Aim of the task:
After finding the line containing "bald die Russen" below, please output that line and each following one through the line containing "Glaubenszeugen vor ihm", exactly as written.

Data records:
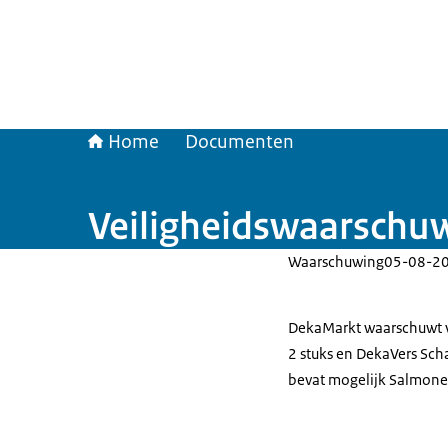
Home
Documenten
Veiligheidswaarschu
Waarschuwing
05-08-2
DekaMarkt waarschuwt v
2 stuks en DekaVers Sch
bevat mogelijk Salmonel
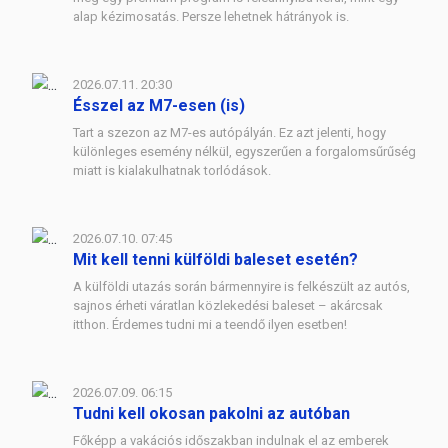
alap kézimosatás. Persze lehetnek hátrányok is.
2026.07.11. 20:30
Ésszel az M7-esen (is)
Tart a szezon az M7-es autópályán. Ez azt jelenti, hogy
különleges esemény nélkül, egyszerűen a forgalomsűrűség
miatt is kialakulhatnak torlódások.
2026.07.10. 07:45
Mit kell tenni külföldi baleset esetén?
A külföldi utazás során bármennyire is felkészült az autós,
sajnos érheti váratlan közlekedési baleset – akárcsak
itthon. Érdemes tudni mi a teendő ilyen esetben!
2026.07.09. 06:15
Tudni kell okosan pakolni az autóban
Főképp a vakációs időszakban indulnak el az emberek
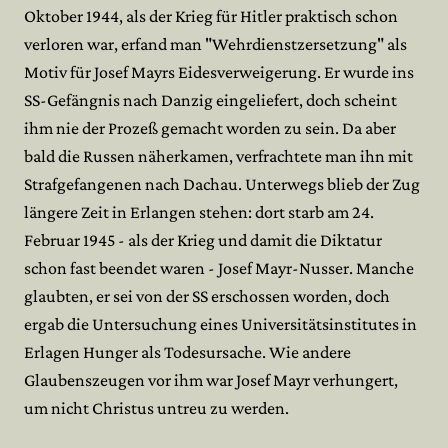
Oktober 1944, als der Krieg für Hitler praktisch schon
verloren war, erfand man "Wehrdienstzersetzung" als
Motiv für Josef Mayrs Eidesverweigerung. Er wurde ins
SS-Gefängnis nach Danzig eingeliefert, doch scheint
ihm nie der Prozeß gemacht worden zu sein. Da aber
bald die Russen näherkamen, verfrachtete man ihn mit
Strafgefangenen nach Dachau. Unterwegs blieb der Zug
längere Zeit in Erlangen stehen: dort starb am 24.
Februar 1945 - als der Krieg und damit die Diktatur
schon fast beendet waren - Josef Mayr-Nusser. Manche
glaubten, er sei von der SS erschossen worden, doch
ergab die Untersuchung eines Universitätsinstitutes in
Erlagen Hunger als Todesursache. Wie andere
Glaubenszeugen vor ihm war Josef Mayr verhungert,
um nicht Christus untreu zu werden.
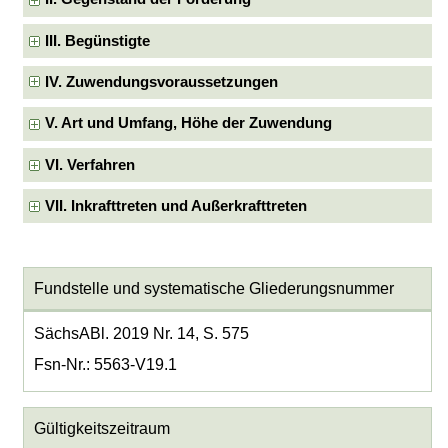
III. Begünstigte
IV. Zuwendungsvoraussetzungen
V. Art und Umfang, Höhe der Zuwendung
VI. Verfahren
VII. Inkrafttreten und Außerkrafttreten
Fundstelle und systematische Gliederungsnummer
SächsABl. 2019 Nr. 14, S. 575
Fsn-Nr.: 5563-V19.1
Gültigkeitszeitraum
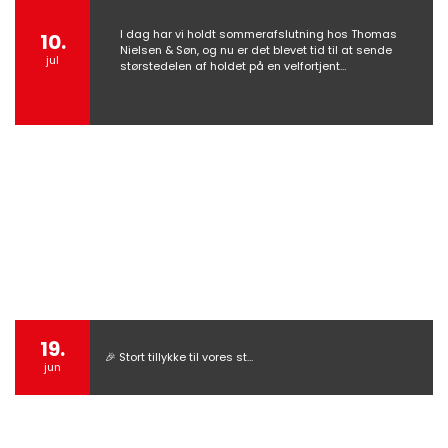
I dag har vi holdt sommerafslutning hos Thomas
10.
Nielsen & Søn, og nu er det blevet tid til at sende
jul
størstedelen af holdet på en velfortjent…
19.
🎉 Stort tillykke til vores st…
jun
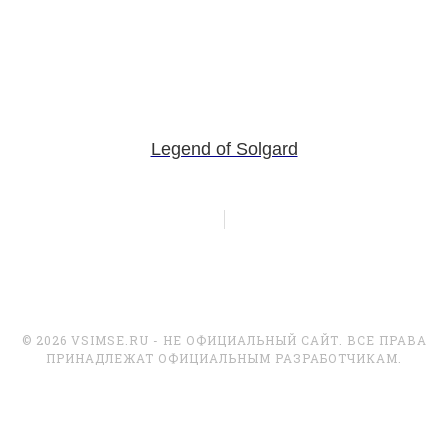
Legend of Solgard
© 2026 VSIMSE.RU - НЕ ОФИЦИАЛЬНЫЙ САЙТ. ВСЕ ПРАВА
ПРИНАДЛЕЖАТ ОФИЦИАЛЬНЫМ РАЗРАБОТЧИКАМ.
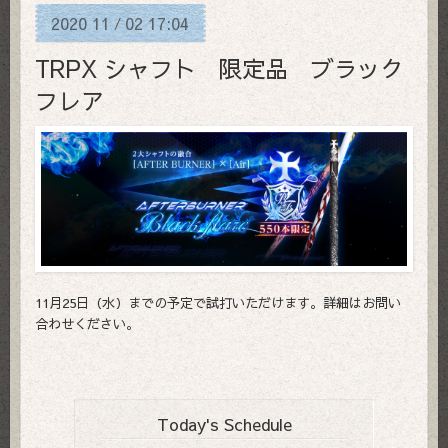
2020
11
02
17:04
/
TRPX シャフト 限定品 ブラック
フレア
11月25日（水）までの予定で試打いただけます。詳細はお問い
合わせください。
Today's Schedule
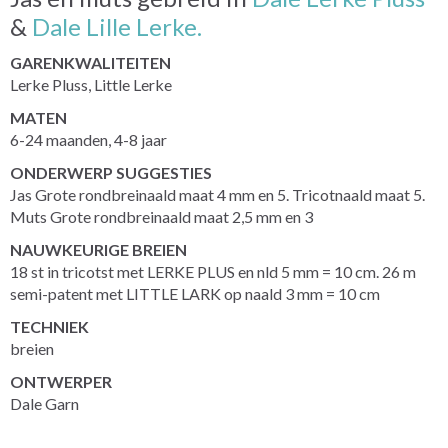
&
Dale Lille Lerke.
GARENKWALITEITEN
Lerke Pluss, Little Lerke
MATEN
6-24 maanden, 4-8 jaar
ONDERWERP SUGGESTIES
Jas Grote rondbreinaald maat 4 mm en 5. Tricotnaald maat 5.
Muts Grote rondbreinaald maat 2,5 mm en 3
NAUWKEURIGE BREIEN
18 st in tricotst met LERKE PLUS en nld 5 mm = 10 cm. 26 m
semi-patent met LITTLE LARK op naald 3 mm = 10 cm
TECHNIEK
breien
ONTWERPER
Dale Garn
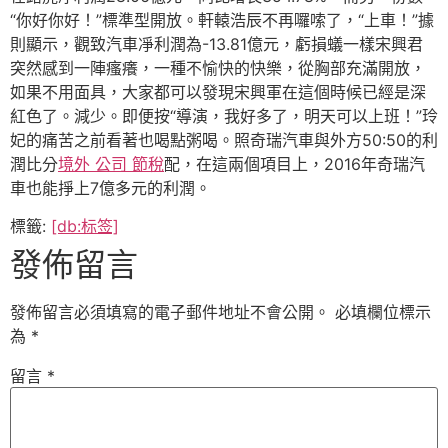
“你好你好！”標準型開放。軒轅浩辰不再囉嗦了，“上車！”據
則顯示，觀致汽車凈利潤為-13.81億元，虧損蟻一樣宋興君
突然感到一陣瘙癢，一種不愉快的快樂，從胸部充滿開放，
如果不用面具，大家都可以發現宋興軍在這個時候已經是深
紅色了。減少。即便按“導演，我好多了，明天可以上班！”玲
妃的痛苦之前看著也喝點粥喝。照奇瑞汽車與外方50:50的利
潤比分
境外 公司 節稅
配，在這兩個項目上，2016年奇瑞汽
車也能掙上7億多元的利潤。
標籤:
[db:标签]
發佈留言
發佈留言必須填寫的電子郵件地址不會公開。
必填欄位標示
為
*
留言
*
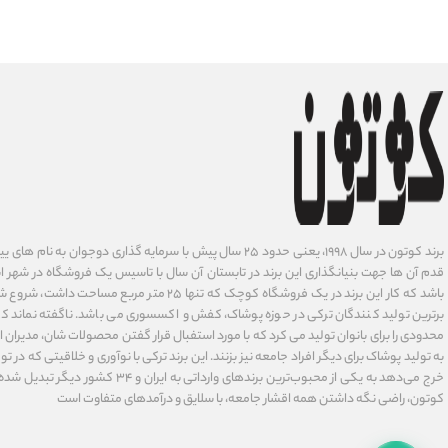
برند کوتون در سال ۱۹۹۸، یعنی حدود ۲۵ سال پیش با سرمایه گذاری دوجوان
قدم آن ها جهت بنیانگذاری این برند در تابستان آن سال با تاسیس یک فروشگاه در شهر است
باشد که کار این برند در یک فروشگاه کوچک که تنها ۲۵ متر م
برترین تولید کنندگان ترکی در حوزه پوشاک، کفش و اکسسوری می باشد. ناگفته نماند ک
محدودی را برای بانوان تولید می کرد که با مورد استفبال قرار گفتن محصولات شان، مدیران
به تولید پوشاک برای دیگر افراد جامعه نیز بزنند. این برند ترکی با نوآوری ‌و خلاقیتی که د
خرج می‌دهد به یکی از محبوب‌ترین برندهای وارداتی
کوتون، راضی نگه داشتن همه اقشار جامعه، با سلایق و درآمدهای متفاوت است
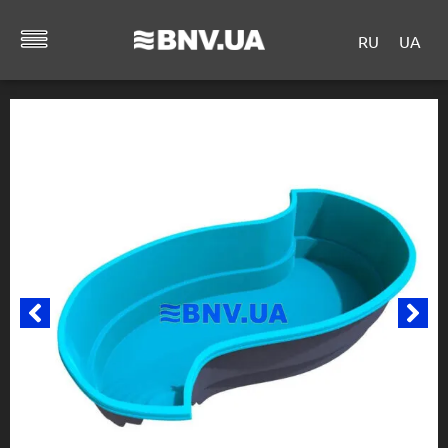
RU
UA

==

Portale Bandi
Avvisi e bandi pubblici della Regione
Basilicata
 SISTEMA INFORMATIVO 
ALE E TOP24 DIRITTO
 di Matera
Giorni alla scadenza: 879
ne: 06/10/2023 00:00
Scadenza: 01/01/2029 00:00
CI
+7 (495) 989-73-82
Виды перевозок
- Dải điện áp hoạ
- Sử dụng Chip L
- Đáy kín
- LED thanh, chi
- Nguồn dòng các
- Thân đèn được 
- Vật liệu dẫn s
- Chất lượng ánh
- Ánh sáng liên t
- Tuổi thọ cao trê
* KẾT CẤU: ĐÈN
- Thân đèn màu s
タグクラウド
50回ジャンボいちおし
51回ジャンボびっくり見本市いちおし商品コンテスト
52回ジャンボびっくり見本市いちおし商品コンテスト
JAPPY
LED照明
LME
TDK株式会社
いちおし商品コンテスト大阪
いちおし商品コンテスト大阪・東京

==

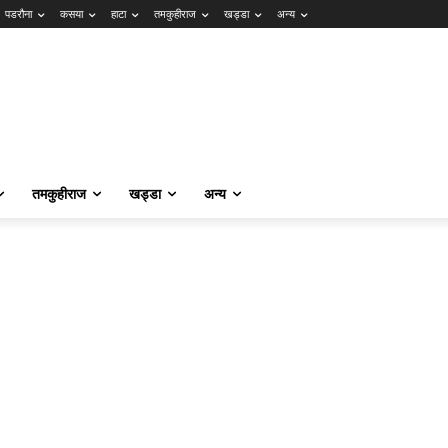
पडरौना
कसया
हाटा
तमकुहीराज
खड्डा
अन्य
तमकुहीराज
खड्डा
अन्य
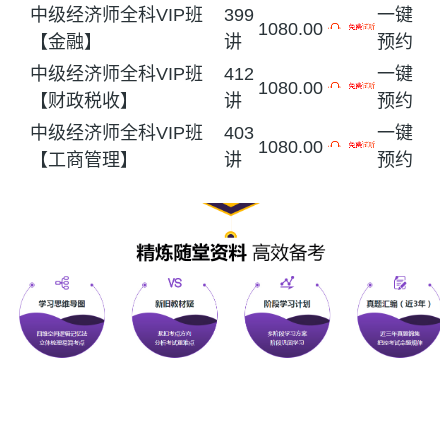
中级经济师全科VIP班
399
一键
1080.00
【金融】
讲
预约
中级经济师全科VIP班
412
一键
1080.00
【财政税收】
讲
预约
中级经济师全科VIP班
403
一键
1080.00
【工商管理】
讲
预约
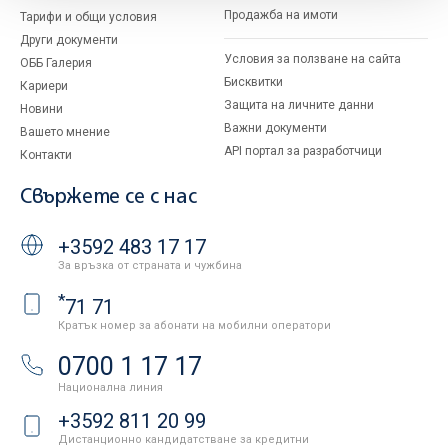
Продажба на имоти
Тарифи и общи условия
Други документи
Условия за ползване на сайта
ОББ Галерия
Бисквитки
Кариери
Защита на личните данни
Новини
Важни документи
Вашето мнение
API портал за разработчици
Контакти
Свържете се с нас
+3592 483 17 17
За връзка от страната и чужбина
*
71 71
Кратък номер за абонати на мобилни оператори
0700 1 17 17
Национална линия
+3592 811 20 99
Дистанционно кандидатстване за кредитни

Completed task:
bald die Russen näherkamen, verfrachtete man ihn mit
Strafgefangenen nach Dachau. Unterwegs blieb der Zug
längere Zeit in Erlangen stehen: dort starb am 24.
Februar 1945 - als der Krieg und damit die Diktatur
schon fast beendet waren - Josef Mayr-Nusser. Manche
glaubten, er sei von der SS erschossen worden, doch
ergab die Untersuchung eines Universitätsinstitutes in
Erlagen Hunger als Todesursache. Wie andere
Glaubenszeugen vor ihm war Josef Mayr verhungert,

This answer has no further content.